"Augustine" : Vincent Lindon incarne les troubles de Charcot
De Alice Winocour (France), avec : Vincent Lindon, Stéphanie Sokolinski, Chiara Mastroianni - 1h42 - Sortie : 7 novembre
Synopsis : Paris, hiver 1885. A l’hôpital de la Pitié Salpêtrière, le professeur Charcot étudie une maladie mystérieuse : l’hystérie. Augustine, 19 ans, devient son cobaye favori, la vedette de ses démonstrations d’hypnose. D’objet d’étude, elle deviendra peu à peu objet de désir.
Lumières sur Charcot
La psychiatrie ou la psychanalyse constituent des sujets régulièrement traités au cinéma : « Freud » de John Huston, « Vol au-dessus d’un nid de coucous » de Milos Forman, « Chromosome 3 » et « A Dangerous Method » de David Cronenberg en déclinent quelques titres. « Augustine » est en fait le deuxième film en un an consacré au professeur Charcot et sa célèbre patiente, après le très beau moyen métrage éponyme de Jean-Claude Monod et Jean-Christophe Valtat sorti en décembre 2011.
Premier long métrage de Alice Winocour, « Augustine » se révèle d’une étonnante maîtrise, tant dans l’écriture d’un sujet délicat, que dans la forme, à la très belle cinématographie. L’utilisation de la lumière, intérieure comme extérieure, signée Georges Lechapois, est de ce point de vue splendide, créant des ambiances toutes en nuances, de l’éclairage aux bougies, au frisé des brumes automnales.

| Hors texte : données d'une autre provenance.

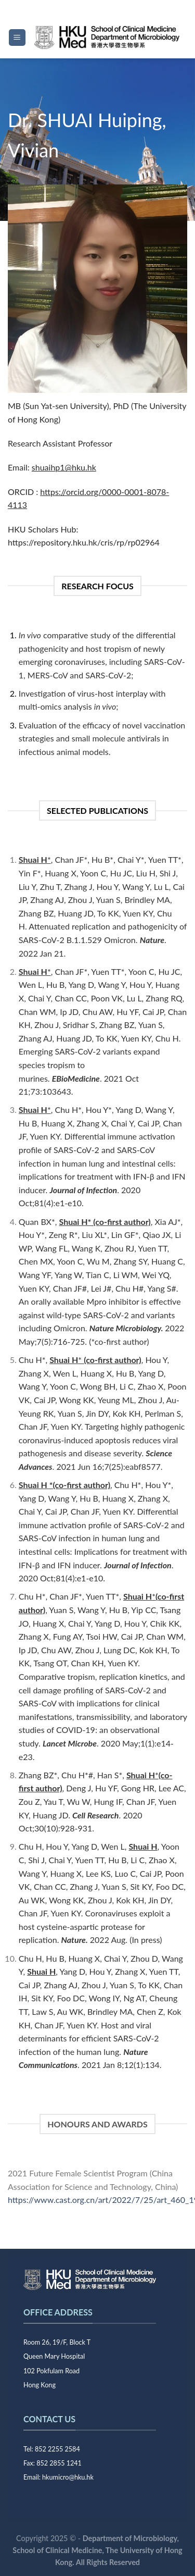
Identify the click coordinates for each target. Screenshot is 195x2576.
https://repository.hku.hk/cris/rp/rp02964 (84, 542)
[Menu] (17, 37)
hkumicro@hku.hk (68, 2477)
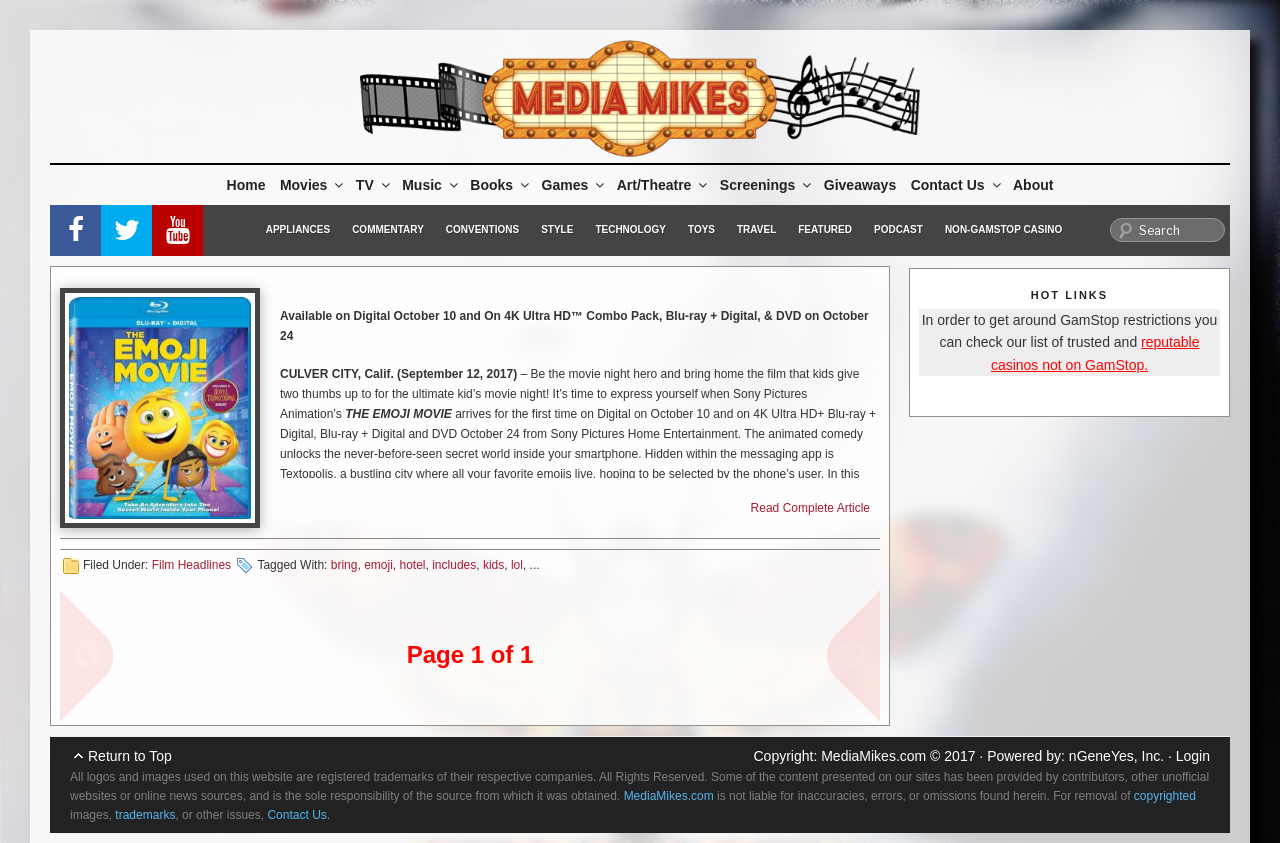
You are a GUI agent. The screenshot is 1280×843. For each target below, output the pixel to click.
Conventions (482, 229)
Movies (313, 185)
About (1033, 185)
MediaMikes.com (873, 756)
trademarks (145, 815)
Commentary (388, 229)
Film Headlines (191, 565)
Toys (701, 229)
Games (575, 185)
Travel (756, 229)
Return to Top (130, 756)
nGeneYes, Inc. (1116, 756)
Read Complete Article (810, 508)
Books (501, 185)
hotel (413, 565)
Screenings (767, 185)
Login (1193, 756)
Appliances (298, 229)
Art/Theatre (664, 185)
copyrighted (1165, 796)
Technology (630, 229)
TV (374, 185)
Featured (825, 229)
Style (557, 229)
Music (431, 185)
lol (517, 565)
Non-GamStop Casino (1003, 229)
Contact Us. (298, 815)
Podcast (898, 229)
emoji (378, 565)
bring (344, 565)
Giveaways (860, 185)
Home (246, 185)
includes (454, 565)
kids (493, 565)
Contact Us (957, 185)
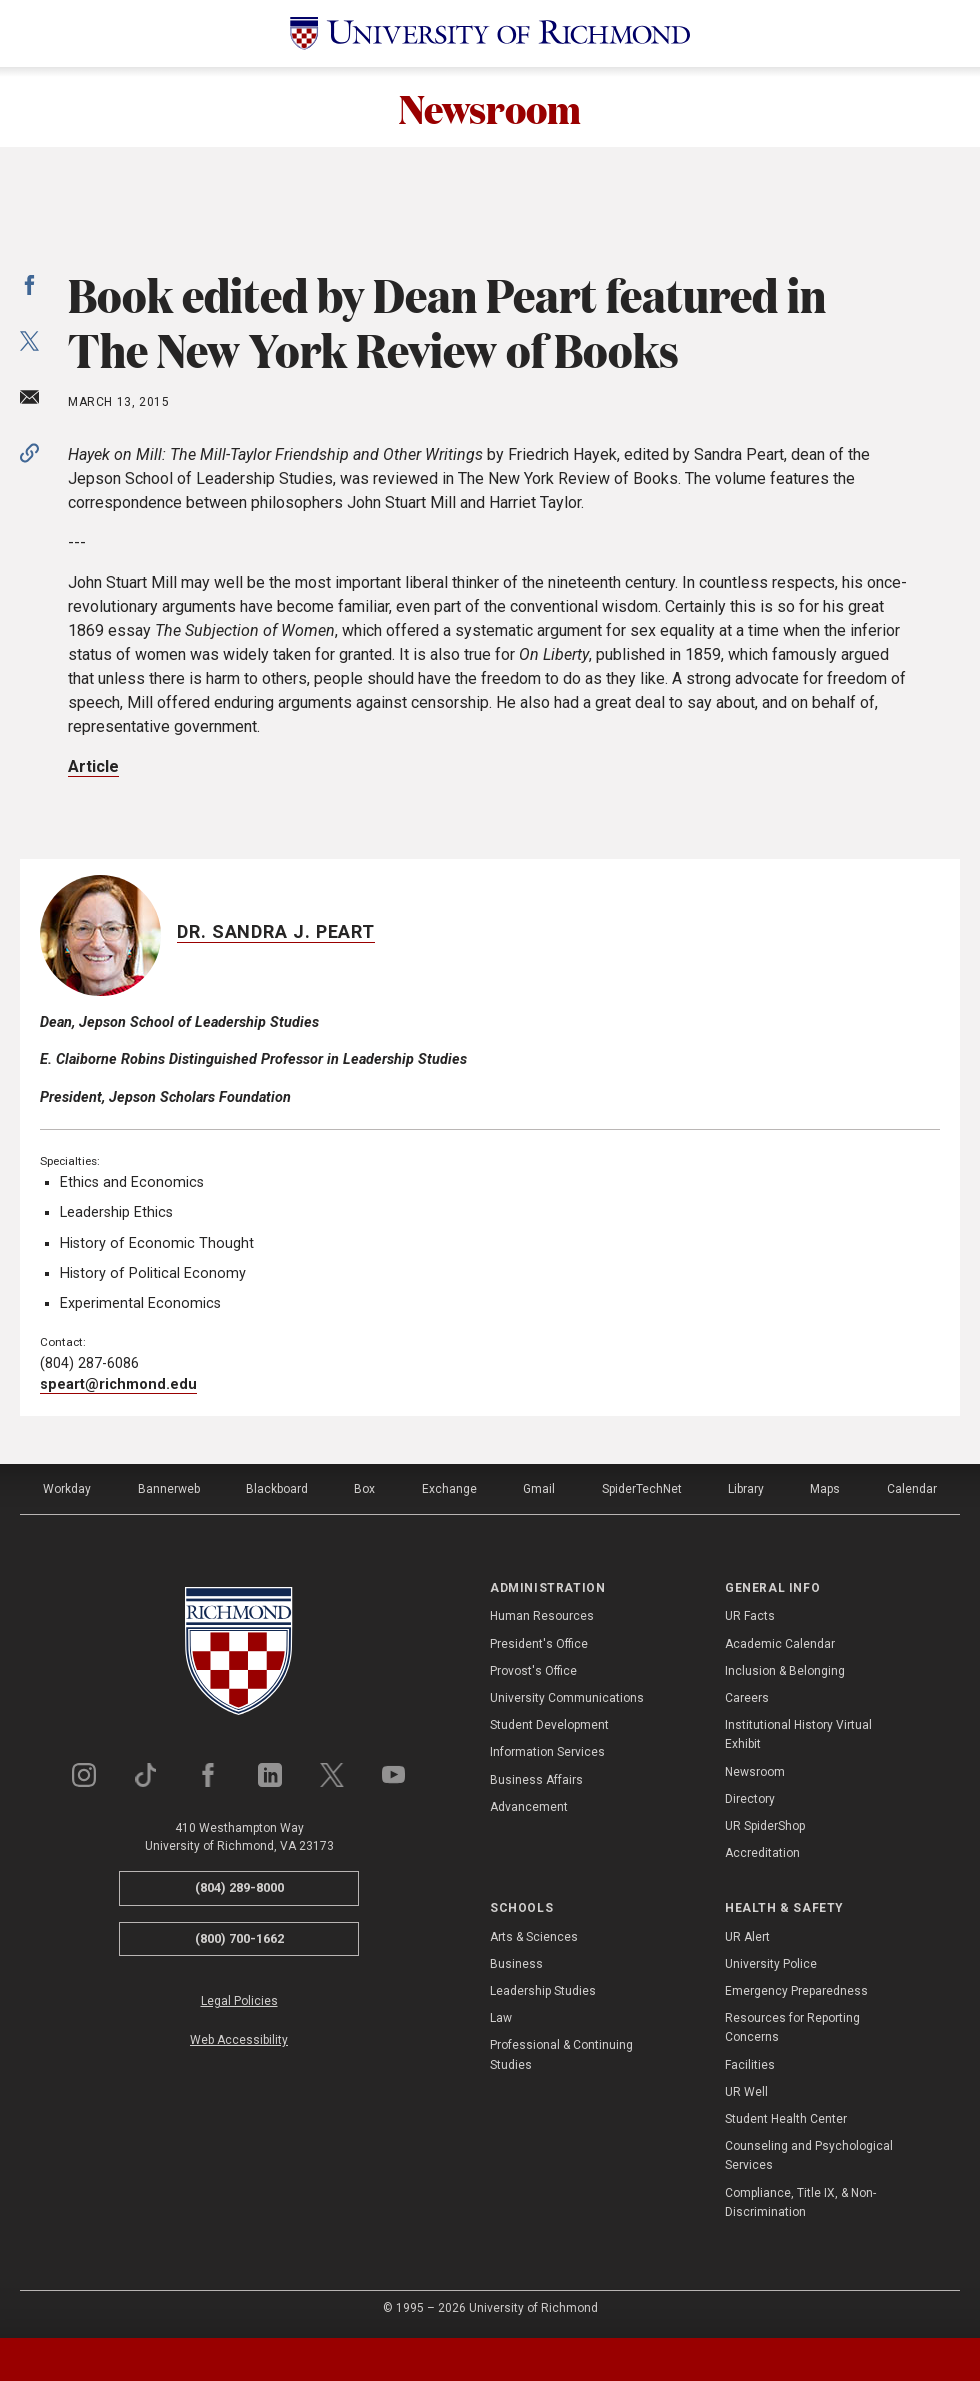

La jeune réalisatrice de 36 ans a également concocté un casting parfait. Vincent Lindon est remarquable en Charcot, tout en autorité, volontariste, ambitieux et dirigiste, mais fragilisé par ses origines modestes et le trouble grandissant que lui évoque sa patiente. Stéphanie Sokolinski,est impressionnante dans le rôle-titre, avec son physique très en phase avec l’époque, la palette de sentiments qu’elle exprime et le réalisme qu’elle insuffle dans les scènes de crises d’hystérie. Enfin Chiara Mastroianni apporte toute la prestance aristocratique à l’épouse de Charcot, d’origine noble, influente dans la carrière de son époux et discrètement suspicieuse dans les rapports qu’il entretient avec ses patientes. Alice Winocour n’en n’oublie pas pour autant les autres patientes, qui, à espaces réguliers, parlent de leur maladie directement à la caméra. Pour ce faire, elle a fait appel à de véritables malades, en cours de traitement ou guéries.
Fantastique
Alice Winocour ne s’est pas pour autant restreinte à un simple biopic qui aurait pu tomber dans le naturalisme pur et simple, à la reconstitution historique millimètrée. Cette dernière, sobre, n’en n’est pas moins fort juste et éloquente. La cinéaste, qui a également signé le scénario, a préféré glisser de la fiction dans le récit, tout en conservant la réalité des faits. Ce méticuleux mélange équilibré dramatise une histoire scientifique qui aurait pu sombrer dans le débat de spécialistes. La cinéaste ne cache pas son désir de fantastique dans son approche, déclarant "L’hystérie, en soi, est tout sauf naturelle. Le corps se met à faire des choses qu’il ne peut pas faire normalement". Et de revendiquer son admiration pour David Cronenberg et David Lynch. La Salpêtrière est également un endroit plein de mystères, où se déroulent des choses subversives. En fait, l’histoire de la découverte de l’hystérie et des maladies nerveuses est éminemment romanesque et le rôle de Charcot ambigu.
Le grand homme pratiquait des séances de démonstration des symptômes de l’hystérie en exhibant ses patientes, d’abord devant des assemblées de médecins, puis devant des bourgeois qui venait se rincer l’œil devant ces femmes a moitié dénudées qui se convulsaient dans des poses suggestives. La pratique de l’hypnose pour déclencher la crise est également à la limite de la supercherie. Cet exhibitionnisme n’est pas sans évoquer celui des monstres de foire et rappelle la Vénus hottentote que ressuscitait Abdelafif Kechiche dans « Vénus noire » en 2010.
Sans pour autant dénoncer Charcot « Augustine » porte un regard novateur sur le savant. De manipulateur, il devient manipulé par sa patiente qui va le pousser à l’acte, pour mieux l’abandonner et obtenir ainsi une victoire sur lui, libératrice, et lui permettre de s’enfuir de la Salpêtrière, une fois guérie. Mise en perspective d’un sujet passionnant, magnifiquement traité, « Augustine » augure d’un grand talent à venir dans un cinéma français en manque de renouvellement. Une révélation.